After the gas is stopped, the melt is allowed to rest for a period of time at the reaction temperature of 720-750°C with at least periodic gentle mixing to keep the reinforcing particles distributed evenly throughout the melt. During this treatment, hydrogen is removed from the melt by diffusion into the gas bubbles and the other non- metallic impurities are attached to the bubbles and lifted into a dross layer on the surface by flotation, while the reinforcing particles remain dispersed in the melt. The dross layer containing oxide films and other impurities is skimmed from the surface of the melt, leaving a purified aluminum matrix composite.

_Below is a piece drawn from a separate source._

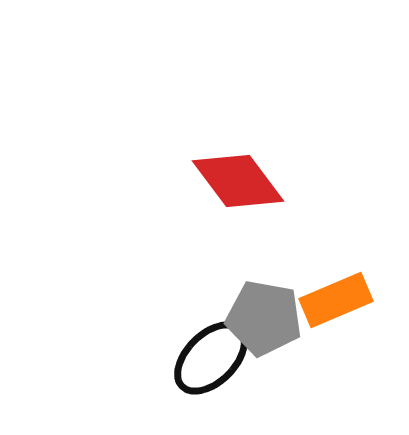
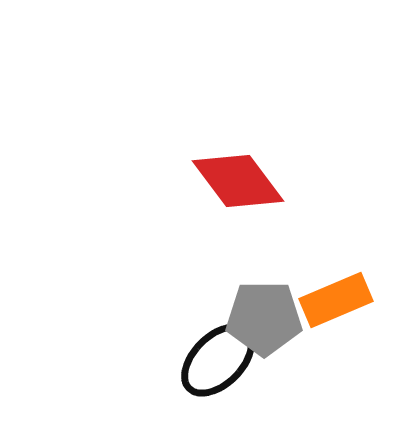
gray pentagon: rotated 10 degrees counterclockwise
black ellipse: moved 7 px right, 2 px down
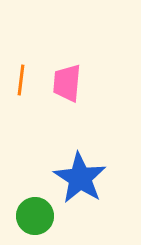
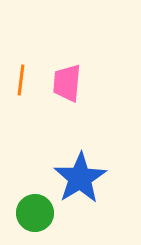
blue star: rotated 8 degrees clockwise
green circle: moved 3 px up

This composite can then be cast in the usual manner.

It is essential according to the present invention that the mixing be carried out such that a vortex is not formed and surface turbulence is avoided. To achieve this while providing sufficient shearing action during mixing

to create and distribute small bubbles, it is particularly advantageous to position the axis of the mixing impeller in a location offset from the central axis of the treatment vessel. Generally, the mixing impeller is located with its axis about one half of the distance between the central axis and the side wall of the vessel. It is also possible to provide baffles in the melt to prevent vortex formation.

The treatment gas which is used in the process of this invention must include both an inert gas and a reactive gas. If an inert gas is used alone, there are severe problems with oxide film formation in the melt and resultant loss of fluidity and mechanical properties. The treatment gas must be free of moisture and as the inert gas component, any gas may be used which is substantially non-reactive toward liquid aluminum at reaction temperatures, e.g. argon or nitrogen. However, argon is preferred. The reactive component may be chlorine, a gaseous fluoride compound or a mixture of the two, with SF ₆ being particularly preferred. The proportion of reactive gas to inert gas must be rather carefully controlled in order to cause dewetting of contaminant particles while avoiding dewetting of the reinforcing particles. When the reactive gas is chlorine, it is preferably used in a proportion of less than 10% by volume, typically in the range of 2-10% by volume. When SF ₆ is used as the reactive gas, it is preferably present in the gas mixture in an amount of less than 20% by volume and typically 5-20% by volume. For efficient operation, treatment gas flow rates in the range of 2-6 1/min. are preferably used for a 300 kg melt.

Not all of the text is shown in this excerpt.